(Excerpted data)
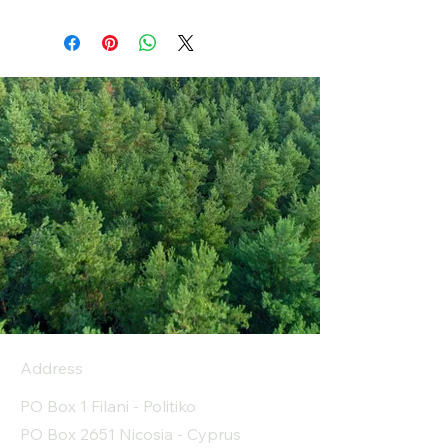
Address
PO Box 1 Filani - Politiko
PO Box 2651 Nicosia - Cyprus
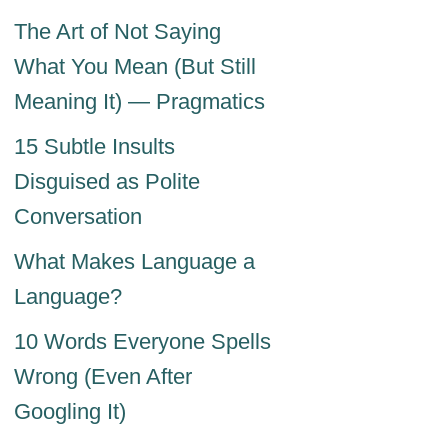
The Art of Not Saying
What You Mean (But Still
Meaning It) — Pragmatics
15 Subtle Insults
Disguised as Polite
Conversation
What Makes Language a
Language?
10 Words Everyone Spells
Wrong (Even After
Googling It)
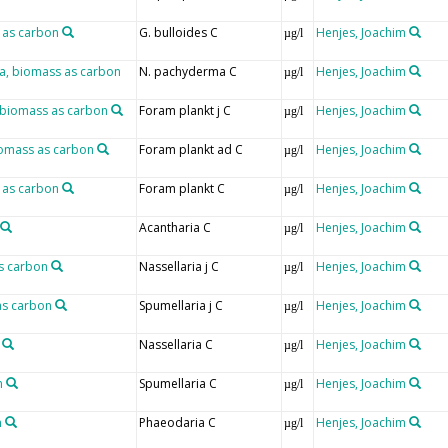
 as carbon
G. bulloides C
Henjes, Joachim
µg/l
, biomass as carbon
N. pachyderma C
Henjes, Joachim
µg/l
e, biomass as carbon
Foram plankt j C
Henjes, Joachim
µg/l
biomass as carbon
Foram plankt ad C
Henjes, Joachim
µg/l
s as carbon
Foram plankt C
Henjes, Joachim
µg/l
Acantharia C
Henjes, Joachim
µg/l
as carbon
Nassellaria j C
Henjes, Joachim
µg/l
as carbon
Spumellaria j C
Henjes, Joachim
µg/l
Nassellaria C
Henjes, Joachim
µg/l
n
Spumellaria C
Henjes, Joachim
µg/l
n
Phaeodaria C
Henjes, Joachim
µg/l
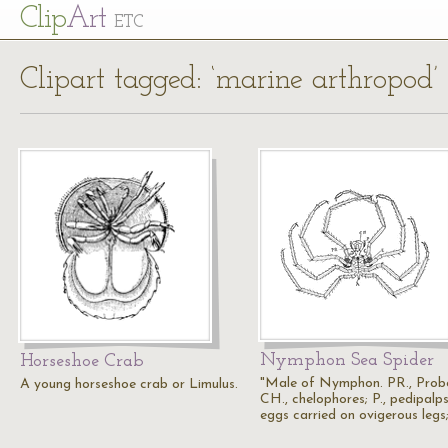
Cl
ip
Art
ETC
Clipart tagged: ‘marine arthropod’
Nymphon Sea Spider
Horseshoe Crab
"Male of Nymphon. PR., Probo
A young horseshoe crab or Limulus.
CH., chelophores; P., pedipalps;
eggs carried on ovigerous legs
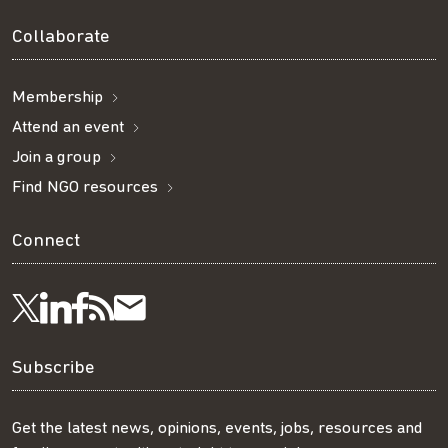
Collaborate
Membership
Attend an event
Join a group
Find NGO resources
Connect
Visit
Visit
Get
Subscribe
Follow
us
us
our
to
us
Subscribe
on
on
RSS
our
on
Get the latest news, opinions, events, jobs, resources and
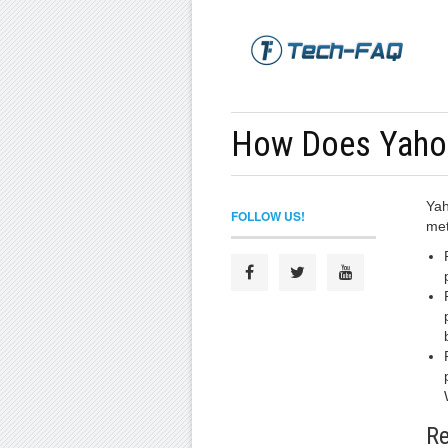
How Does Yaho
Yah
FOLLOW US!
met
Re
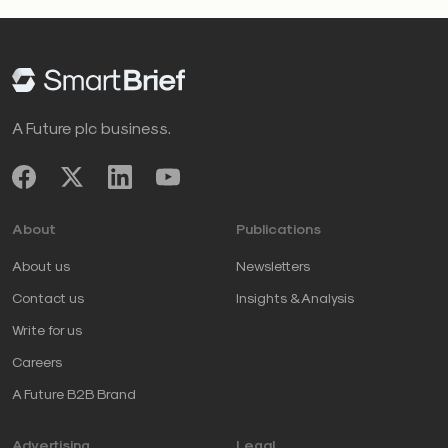
A Future plc business.
About
Publications
About us
Newsletters
Contact us
Insights & Analysis
Write for us
Careers
A Future B2B Brand
Advertising
Legal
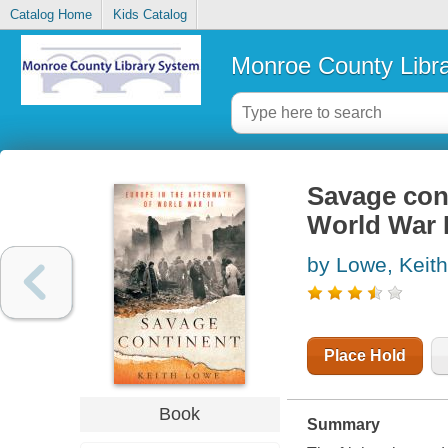
Catalog Home
Kids Catalog
Monroe County Libr
Savage cont
World War I
by Lowe, Keith
Place Hold
Book
Summary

(Your instructions) Take every line from the records above that has the word "What" and copy it.

(Solution for this exercise)
What You Mean (But Still
What Makes Language a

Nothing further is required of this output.